- **Work to be completed**
The records sit below. Return every line in them that holds the word "下拉查看地图".

- **Supplied data**

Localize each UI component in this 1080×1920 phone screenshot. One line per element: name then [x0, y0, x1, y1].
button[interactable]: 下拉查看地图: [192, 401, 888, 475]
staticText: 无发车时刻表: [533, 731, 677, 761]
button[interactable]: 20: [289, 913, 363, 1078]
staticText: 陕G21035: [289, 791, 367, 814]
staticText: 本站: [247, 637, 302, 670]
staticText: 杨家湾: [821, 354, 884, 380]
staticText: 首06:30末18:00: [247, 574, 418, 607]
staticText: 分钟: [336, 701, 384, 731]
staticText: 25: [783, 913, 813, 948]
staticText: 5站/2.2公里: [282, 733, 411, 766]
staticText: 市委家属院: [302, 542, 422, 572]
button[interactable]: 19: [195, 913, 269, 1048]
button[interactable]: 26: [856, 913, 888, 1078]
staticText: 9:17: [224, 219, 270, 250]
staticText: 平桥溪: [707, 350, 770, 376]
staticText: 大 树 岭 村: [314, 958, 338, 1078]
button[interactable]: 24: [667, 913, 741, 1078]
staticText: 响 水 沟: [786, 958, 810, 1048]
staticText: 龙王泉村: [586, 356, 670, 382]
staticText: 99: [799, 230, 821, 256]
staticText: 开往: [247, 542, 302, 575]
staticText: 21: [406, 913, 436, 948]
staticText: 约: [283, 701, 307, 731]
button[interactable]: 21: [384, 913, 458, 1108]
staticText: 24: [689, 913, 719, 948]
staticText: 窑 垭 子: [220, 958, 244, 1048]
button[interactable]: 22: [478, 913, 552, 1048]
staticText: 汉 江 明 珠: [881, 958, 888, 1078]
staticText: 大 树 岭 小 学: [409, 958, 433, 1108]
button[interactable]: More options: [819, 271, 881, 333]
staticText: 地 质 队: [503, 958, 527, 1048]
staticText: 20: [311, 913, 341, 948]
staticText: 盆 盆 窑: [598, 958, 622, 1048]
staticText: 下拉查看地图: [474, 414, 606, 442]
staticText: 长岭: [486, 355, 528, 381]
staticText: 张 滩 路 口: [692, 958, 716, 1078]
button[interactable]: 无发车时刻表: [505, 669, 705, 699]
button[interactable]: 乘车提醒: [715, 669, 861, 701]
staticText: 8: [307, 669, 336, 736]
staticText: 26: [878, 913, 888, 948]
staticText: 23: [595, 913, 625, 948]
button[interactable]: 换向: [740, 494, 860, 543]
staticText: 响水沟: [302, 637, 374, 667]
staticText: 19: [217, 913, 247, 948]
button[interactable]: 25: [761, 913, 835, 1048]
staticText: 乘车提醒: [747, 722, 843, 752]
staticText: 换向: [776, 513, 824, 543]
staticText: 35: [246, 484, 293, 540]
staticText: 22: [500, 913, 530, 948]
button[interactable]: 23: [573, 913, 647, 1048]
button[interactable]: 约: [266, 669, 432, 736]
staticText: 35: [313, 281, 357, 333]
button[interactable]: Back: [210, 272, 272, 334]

- **Your response**
button[interactable]: 下拉查看地图: [192, 401, 888, 475]
staticText: 下拉查看地图: [474, 414, 606, 442]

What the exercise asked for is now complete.